How to keep an eye on finances during COVID-19




The recent worldwide stock market rout is no more news. COVID-19 has created a global negative sentiment, with all the major stock markets taking a hit; let it be Dow Jones, Toronto Stock Exchange, Nikkei, Sensex, or London Stock Exchange. A UN report predicts a global loss of over 195 million jobsbecause of the ongoing crisis. Another report puts the loss of labour incomebetween $860 billion and $3.4 trillion.

The good news is that all major economies have put together relief packages for their affected population, with the US announcing a relief package exceeding $2 trillion.The Canadian government is providing wage support of up to 75%of a worker’s salary.

As an individual, you’re going to face the impact of COVID-19 one way or another, and we’re not trying to scare you but merely putting together a clear picture. Streamlining your finances to fight against this setback is a step in the right direction. Here are some tips to prepare your finances against the current financial uncertainties.

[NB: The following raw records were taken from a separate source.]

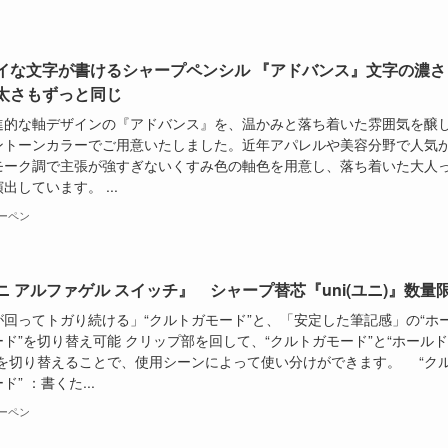
イな文字が書けるシャープペンシル 『アドバンス』文字の濃さ
太さもずっと同じ
的な軸デザインの『アドバンス』を、温かみと落ち着いた雰囲気を醸
ントーンカラーでご用意いたしました。近年アパレルや美容分野で人気
モーク調で主張が強すぎないくすみ色の軸色を用意し、落ち着いた大人
出しています。 ...
ーペン
ニ アルファゲル スイッチ』 シャープ替芯『uni(ユニ)』数量
が回ってトガり続ける」“クルトガモード”と、「安定した筆記感」の“ホ
ード”を切り替え可能 クリップ部を回して、“クルトガモード”と“ホール
”を切り替えることで、使用シーンによって使い分けができます。 “ク
ド” ：書くた...
ーペン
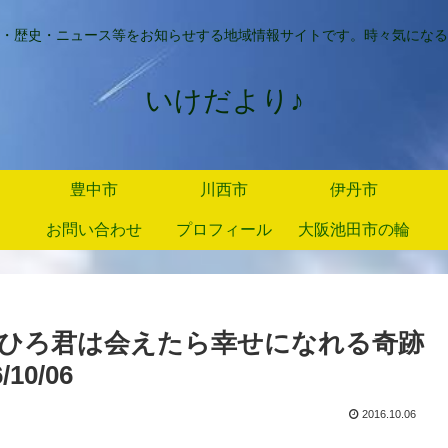
・歴史・ニュース等をお知らせする地域情報サイトです。時々気になる
いけだより♪
豊中市
川西市
伊丹市
お問い合わせ
プロフィール
大阪池田市の輪
ひろ君は会えたら幸せになれる奇跡
0/06
2016.10.06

It’s time to rejig your budget

If you had a budget before COVID-19, it’s time to rearrange it for any future financial challenges, and in case you didn’t have one, this is the best time to get started.

The concept is simple.
  • ●  Take into account your income from different sources.
  • ●  Create a list of all of your expenses
  • ●  Divide your expenses into essential and discretionary categories.
  • ●  Streamline your budget to eliminate or cut on your discretionary spending.
Using an app like TimelyBills can help you track your expenses across different categories.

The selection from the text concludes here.